In 1957 Raphael Montañez Ortíz began exhibiting sculptures and experimental films. From the start of his career he incorporated destruction and deconstruction as elements of his work, converting them into key figures for understanding the development of avant-gardes during the post-war period. In addition to producing film, music, sculpture, performance and video, Montañez Ortíz (New York, 1934) pioneered practices that have re-emerged, twenty or thirty years later, in the hands of contemporary artists: working with food, working with computers, founding portable museums.
Despite drawing on such a wide range of resources, his work has always shown certain clear constants. His works often operate as a counter-anthropology. Montañez Ortíz has taken ethnographic methods used to study tribal behavior and applied them to contemporary society. From this perspective, contemporary art looks like a sort of secular religion, a last refuge where Western man might find a space of sublimation and catharsis.

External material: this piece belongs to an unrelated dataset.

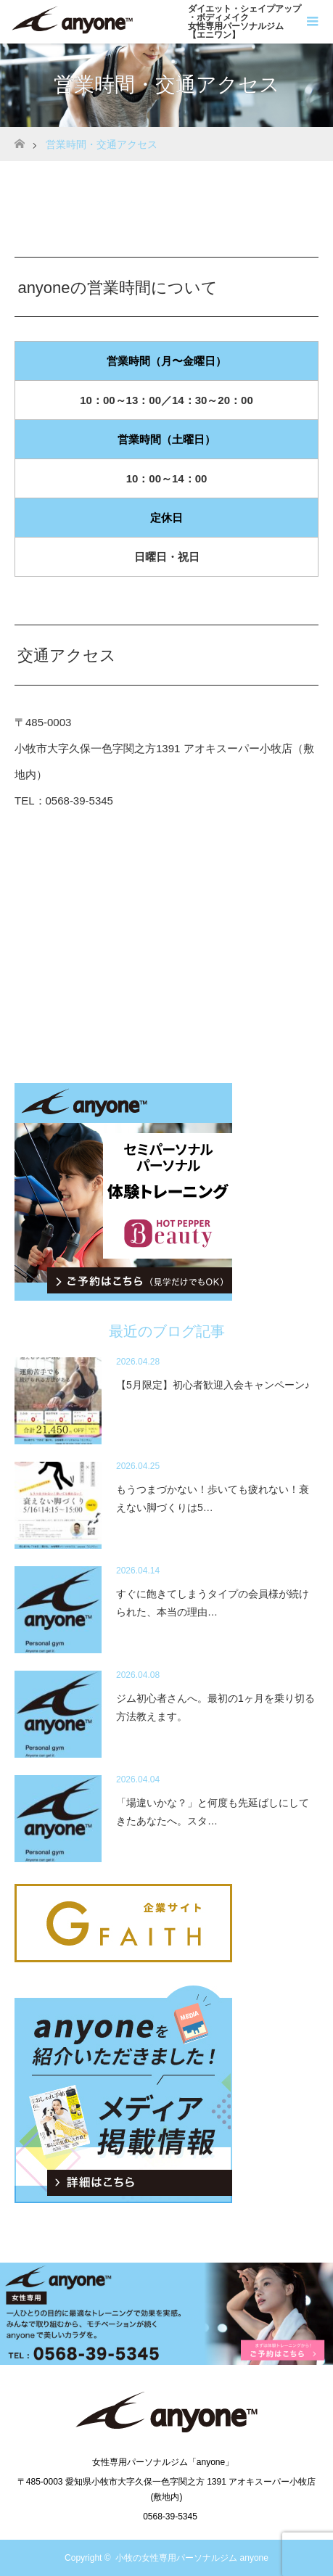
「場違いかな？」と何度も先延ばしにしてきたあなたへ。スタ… (212, 1812)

This exhibition focuses on just two aspects of his diverse oeuvre: the first is comprised of documentation surrounding his destruction of pianos and his production of written manifestos; the second is his video work, which he began in the 1980’s. Rafael Montañez Ortíz’s performances range from impromptu actions to large participatory rituals planned with a wealth of detail.
When he participated in the Destruction in Art Symposium (DIAS) held in London in 1966, Montañez Ortíz already had a reputation in the art world for destroying pianos. In the documents on display it is interesting to observe the contrast between the primal brutality of his actions and the elaborateness of his thoughts as recorded in his manifestos from the same era. The shock of these actions was not directed exclusively at a group of initiates, but at a larger audience that was reflected in the stupor of the mass media.
The second hall shows a selection of five videos from the series of Laser Disc Scratch Videos. These pieces were the result of an interface designed especially by the artist, which allowed him, through the use of a joystick and little knobs, to control a laser disc player in real time. This instantaneous manipulation of video allowed him to work without having to cut or paste, inaugurating a totally new way of working with images without resorting to conventional processes of editing. The result is a zoom though time. Three seconds of footage are stretched out in a spastic movement that ceaselessly deconstructs and reconstructs the narrative. The effect is hypnotizing, and one might say that these videos function like a psychotropic substance absorbed through the eyes and ears. Nevertheless, the physiological effects of these pieces are just the first level among many. At the center of the vortex there is a deconstruction of cultural roles and conventions, an exorcism of the ghosts of contemporary society. This exhibition is accompanied by an edition of documents that includes facsimiles of his writings.